Le 18 septembre 2018, l’hôpital général mission catholique d’Ayamé célèbre 25 ans. En un quart de siècle sans rénovation, l’établissement sanitaire  situé à 130 km d’Abidjan, au Sud-est de la Côte d’Ivoire se cherche entre vétusté, panne d’appareil et déficit de matériels. Ce, malgré l’appui de bonnes volontés. Reportage !

« Monsieur le ministre et cher aîné, l’hôpital général d’Ayamé autrefois symbole d’une santé garantie est malade. Cet établissement sanitaire offert au Dandji grâce à une collaboration de la mission catholique n’a plus fière allure. Votre nomination à la tête du département de la santé sonne comme un véritable soulagement. Le directeur général de l’hôpital le père Honoré Tanoh Kpangni votre jeune frère se bat mais ce n’est pas facile. Cher aîné comme le dit la bible, enlevez la paille qui est dans votre œil avant d’aller chez les autres. »

Ce cri de cœur, Martial.A. le publie sur sa page  Facebook, le 11 juillet 2018.

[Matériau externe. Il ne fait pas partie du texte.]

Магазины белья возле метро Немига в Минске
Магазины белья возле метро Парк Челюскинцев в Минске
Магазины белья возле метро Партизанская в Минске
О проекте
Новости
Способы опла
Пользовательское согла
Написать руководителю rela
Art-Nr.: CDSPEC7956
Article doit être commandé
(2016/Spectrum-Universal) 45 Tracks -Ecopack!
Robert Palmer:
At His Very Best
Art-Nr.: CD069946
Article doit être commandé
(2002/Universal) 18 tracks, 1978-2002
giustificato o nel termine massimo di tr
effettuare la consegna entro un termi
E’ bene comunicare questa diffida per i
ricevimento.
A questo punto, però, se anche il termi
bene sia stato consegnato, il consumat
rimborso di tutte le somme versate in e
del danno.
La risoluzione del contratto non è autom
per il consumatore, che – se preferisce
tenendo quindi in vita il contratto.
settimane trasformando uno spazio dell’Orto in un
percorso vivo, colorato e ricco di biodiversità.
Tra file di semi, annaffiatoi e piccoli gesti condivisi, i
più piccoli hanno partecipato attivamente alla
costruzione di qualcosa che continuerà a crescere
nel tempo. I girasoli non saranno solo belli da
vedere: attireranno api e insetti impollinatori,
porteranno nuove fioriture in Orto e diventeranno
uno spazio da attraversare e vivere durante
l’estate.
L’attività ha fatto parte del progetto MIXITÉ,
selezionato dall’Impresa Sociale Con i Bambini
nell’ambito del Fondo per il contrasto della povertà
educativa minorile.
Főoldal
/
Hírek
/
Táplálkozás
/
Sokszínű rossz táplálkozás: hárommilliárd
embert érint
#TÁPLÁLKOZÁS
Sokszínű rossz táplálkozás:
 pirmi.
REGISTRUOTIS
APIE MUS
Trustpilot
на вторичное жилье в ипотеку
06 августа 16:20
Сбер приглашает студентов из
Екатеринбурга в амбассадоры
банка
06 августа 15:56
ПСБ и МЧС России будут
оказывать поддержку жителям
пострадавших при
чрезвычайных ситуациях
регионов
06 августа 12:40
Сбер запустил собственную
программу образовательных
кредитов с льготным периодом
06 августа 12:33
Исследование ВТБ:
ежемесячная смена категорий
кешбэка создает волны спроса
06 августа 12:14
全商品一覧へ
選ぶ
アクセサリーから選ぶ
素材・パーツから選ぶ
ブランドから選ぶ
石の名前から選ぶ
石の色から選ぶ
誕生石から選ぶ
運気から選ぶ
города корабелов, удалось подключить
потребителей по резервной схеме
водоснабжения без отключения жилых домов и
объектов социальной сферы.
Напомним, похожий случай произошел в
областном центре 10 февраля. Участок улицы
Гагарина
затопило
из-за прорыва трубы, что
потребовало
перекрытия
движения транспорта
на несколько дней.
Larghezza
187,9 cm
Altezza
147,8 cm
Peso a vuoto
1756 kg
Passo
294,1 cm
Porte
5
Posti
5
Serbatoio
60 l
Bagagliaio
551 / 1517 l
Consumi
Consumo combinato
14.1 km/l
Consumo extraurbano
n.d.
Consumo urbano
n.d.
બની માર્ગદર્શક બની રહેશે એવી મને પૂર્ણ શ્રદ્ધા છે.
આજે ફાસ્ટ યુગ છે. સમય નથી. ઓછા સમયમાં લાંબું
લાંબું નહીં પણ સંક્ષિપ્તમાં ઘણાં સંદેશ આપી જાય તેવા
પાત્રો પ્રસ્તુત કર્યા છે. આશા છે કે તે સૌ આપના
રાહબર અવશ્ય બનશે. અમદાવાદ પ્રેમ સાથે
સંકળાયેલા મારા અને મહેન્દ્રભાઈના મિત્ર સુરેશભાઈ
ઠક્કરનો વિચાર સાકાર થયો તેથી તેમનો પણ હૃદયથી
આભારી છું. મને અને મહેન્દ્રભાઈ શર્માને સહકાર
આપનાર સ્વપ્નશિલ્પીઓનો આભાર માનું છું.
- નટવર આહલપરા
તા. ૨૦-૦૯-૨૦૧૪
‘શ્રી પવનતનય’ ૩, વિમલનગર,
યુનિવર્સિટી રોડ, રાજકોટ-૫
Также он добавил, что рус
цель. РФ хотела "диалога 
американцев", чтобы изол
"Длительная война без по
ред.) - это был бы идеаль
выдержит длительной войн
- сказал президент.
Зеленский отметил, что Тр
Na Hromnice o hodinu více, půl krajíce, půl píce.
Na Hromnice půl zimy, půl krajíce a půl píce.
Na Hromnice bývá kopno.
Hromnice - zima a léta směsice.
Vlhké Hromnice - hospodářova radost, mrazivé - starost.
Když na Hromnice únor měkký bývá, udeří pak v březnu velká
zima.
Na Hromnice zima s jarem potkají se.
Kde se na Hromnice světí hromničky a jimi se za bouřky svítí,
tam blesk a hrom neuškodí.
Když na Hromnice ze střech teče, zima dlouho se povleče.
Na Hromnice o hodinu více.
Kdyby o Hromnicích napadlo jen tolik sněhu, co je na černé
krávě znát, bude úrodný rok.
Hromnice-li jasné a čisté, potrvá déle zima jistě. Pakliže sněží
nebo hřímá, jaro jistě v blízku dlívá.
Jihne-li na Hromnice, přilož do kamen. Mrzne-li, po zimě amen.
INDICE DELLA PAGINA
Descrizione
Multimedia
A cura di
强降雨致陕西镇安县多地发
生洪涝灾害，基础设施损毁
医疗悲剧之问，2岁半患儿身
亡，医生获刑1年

Que se passe-t-il concrètement avec cet hôpital ?  Pour en savoir davantage, le reporter de pôleafrique.info se rend sur place à Ayamé le 2 août. Ayamé est une ville située au Sud-Est de la Côte d’Ivoire. Elle est à 130 km d’Abidjan et à 20 km de la frontière du Ghana.

Le voyageur traverse la cité balnéaire de  Grand-Bassam, puis Aboisso et hop, il franchit le barrage hydroélectrique d’Ayamé. L’hôpital est situé du côté droit de la cité, juste  avant la mairie.

Une vue de matelas déchiquetés sur des lits vétustes en chambre d’hospitalisation.(photo Nesmon De Laure)

Entre panne d’appareils et insuffisances de matériels
Si dès l’entrée, l’hôpital semble présentable, ce n’est pas le cas, lorsqu’on avance au niveau des différents services.  L’internaute Martial a bien  raison de s’alarmer.  Le décor témoigne que la vieille bâtisse ne tient plus.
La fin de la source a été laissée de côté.